The problem with this formula is that most people are not emotionally equipped to deal with market turbulence, both up and down.

 

There is a study that states 70% of 401(k) plan participants that work with a retirement adviser are on track for a successful retirement. While just 28% of participants that do not work with an adviser are on track.

 

A good adviser will not allow their client(s) to panic and sell during the inevitable downturns of the equity markets.

 

Below is a great article that helps provide credibility to the statement that discipline wins.

 

Although many people will nod their heads after reading the tips in the article. Most will allow their emotions to take over and sell during down markets.

 

Are you one of the people to panic?

 

Or do you have an investor coach/fiduciary adviser to help you through the turbulent markets?

 

CNBC article by Fred Imbert

Investors thinking of selling amid the current market turmoil should resist the urge, Vanguard Group founder Jack Bogle said Wednesday.
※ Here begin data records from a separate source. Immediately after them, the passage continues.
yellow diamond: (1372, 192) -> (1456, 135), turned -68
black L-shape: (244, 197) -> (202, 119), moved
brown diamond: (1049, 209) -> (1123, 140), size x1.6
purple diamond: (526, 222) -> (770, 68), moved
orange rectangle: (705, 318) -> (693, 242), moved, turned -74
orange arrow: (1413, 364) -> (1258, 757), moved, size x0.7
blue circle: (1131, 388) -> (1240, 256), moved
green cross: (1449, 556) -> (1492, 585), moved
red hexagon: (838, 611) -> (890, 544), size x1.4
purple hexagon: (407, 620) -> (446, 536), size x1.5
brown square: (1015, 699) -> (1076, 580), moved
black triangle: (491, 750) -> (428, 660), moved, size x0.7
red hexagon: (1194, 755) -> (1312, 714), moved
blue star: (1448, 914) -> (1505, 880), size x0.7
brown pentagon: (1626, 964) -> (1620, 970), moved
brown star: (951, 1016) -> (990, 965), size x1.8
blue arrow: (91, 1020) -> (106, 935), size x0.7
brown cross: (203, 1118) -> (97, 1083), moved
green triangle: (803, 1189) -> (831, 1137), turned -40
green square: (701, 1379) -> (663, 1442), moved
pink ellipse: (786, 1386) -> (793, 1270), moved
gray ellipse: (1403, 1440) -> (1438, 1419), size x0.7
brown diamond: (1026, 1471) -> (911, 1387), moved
“Just stay the course. Don’t do something, just stand there. This is speculation that we’re seeing out there, and you can’t respond to it,” the investing legend told CNBC’s “Power Lunch.”

Bogle made his remarks in the midst of yet another sell-off in global equities.
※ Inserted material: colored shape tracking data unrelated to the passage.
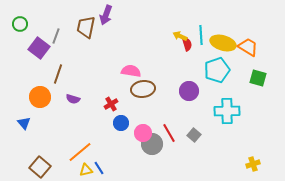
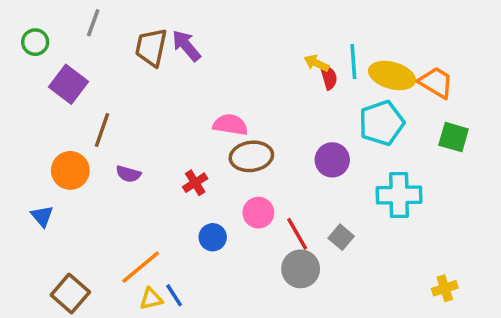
purple arrow: (106, 15) -> (186, 46), moved, turned 120
gray line: (56, 36) -> (93, 23), moved
blue circle: (121, 123) -> (213, 237), moved
pink circle: (143, 133) -> (258, 213), moved
gray circle: (152, 144) -> (301, 269), moved

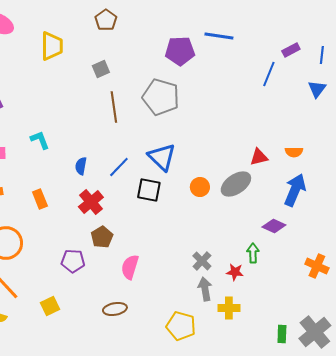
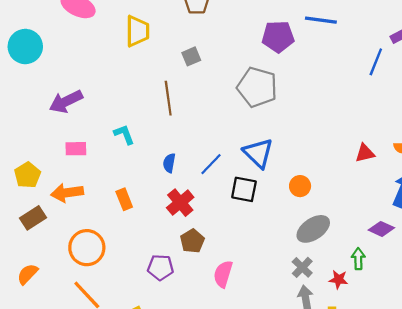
brown line: (114, 107) -> (168, 98), moved
gray ellipse: (236, 184) -> (313, 229), moved

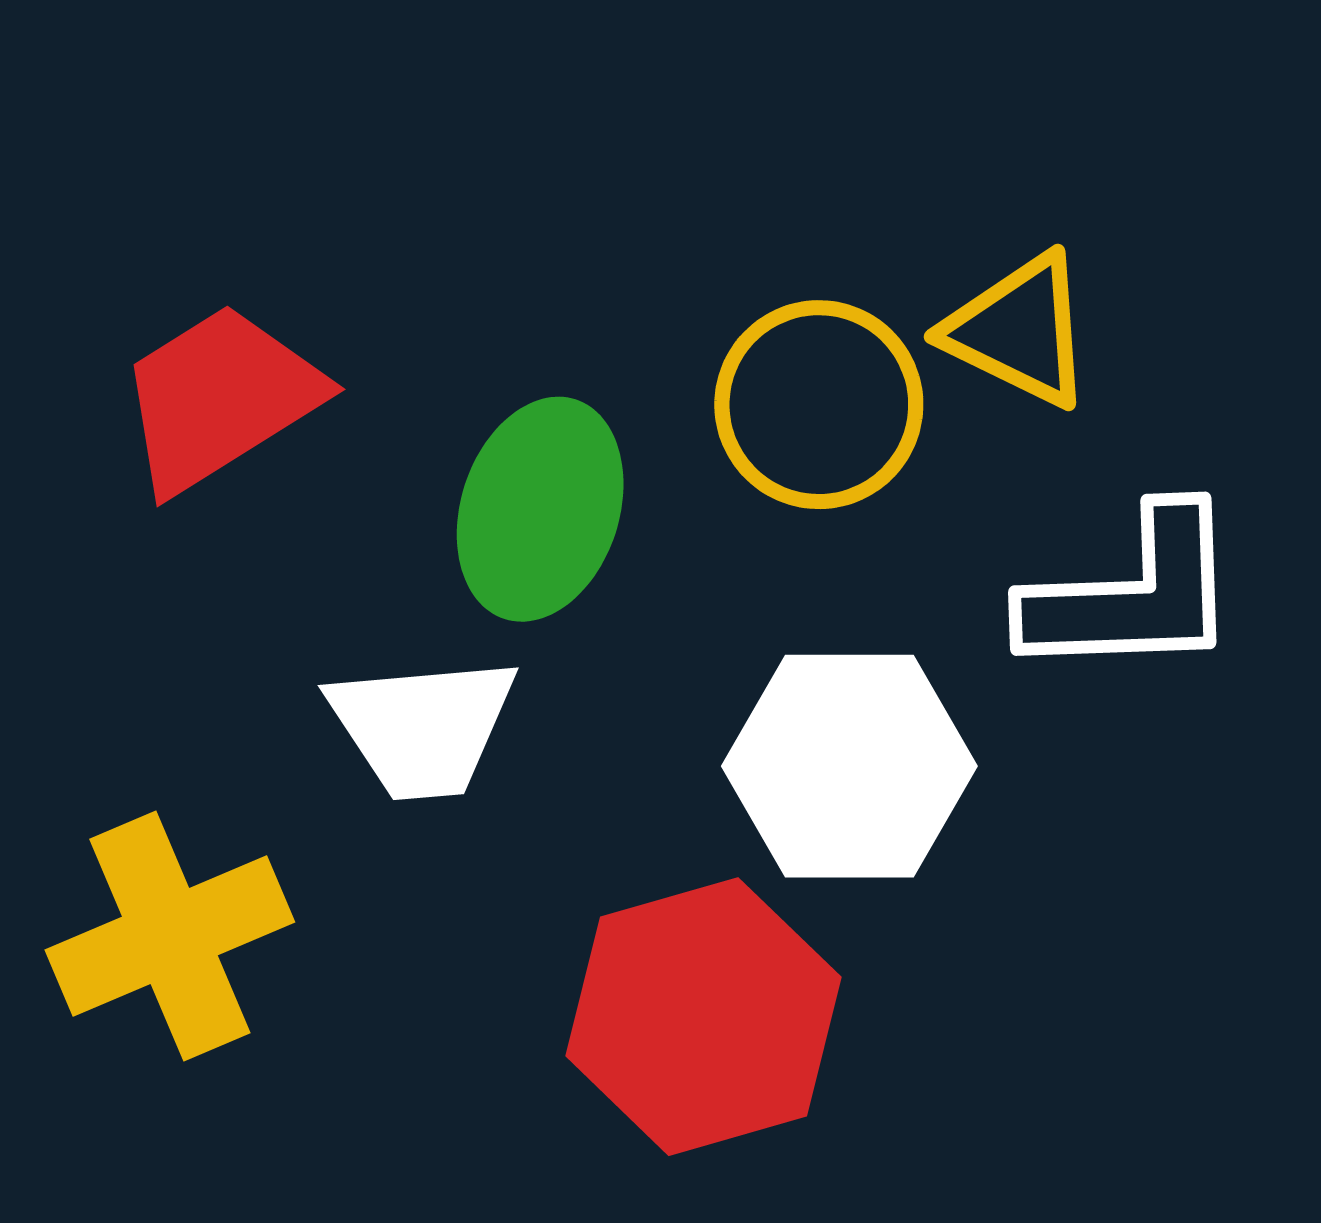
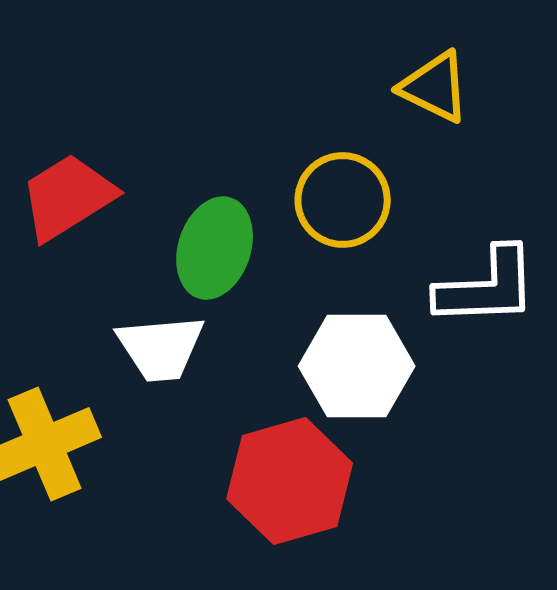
yellow triangle: (1019, 331) -> (435, 87), moved

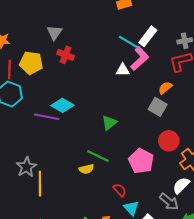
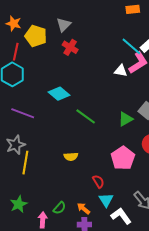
yellow pentagon: (31, 63) -> (36, 36), moved
purple line: (47, 117) -> (23, 113), moved
green triangle: (109, 123) -> (126, 119), moved
green line: (98, 156) -> (86, 116), moved

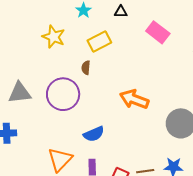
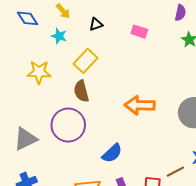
pink rectangle: (158, 32) -> (139, 32), size x0.7
brown semicircle: (86, 68) -> (81, 91), size x1.5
The Japanese Nikkei 225 tumbled nearly 4 percent and closed in bear market territory. In Europe, the pan-European STOXX 600 index fell more than 3 percent.

U.S. equities inched closer toward bear market territory, with the Dow Jones industrial average falling more than 450 points Wednesday, while the S&P 500 and Nasdaq composite fell about 3 percent.

At the center of the sell-off was U.S. oil, which plunged nearly 8 percent Wednesday, hitting a fresh 2003 low.

“Each bubble, for lack of a better word, is different from the previous bubble. The dotcom bubble back in 1999 into the beginning of 2000 was a whole lot of ridiculously overpriced new companies, only probably 15 percent of which made it,” Bogle said. “The mortgage bubble was because a lot of people had mortgages, and weren’t able to pay for them.”

The recent fall in stocks and commodities, particularly oil, has raised questions as to whether or not the economy is at risk of entering a recession. Bogle said the long-term relation between the economy and the stock market is very tight.

in the short term, however, Bogle said: “Nothing has changed.”

“In the short run, listen to the economy; don’t listen to the stock market,” he said. “These moves in the market are like a tale told by an idiot: full of sound and fury, signalling nothing.”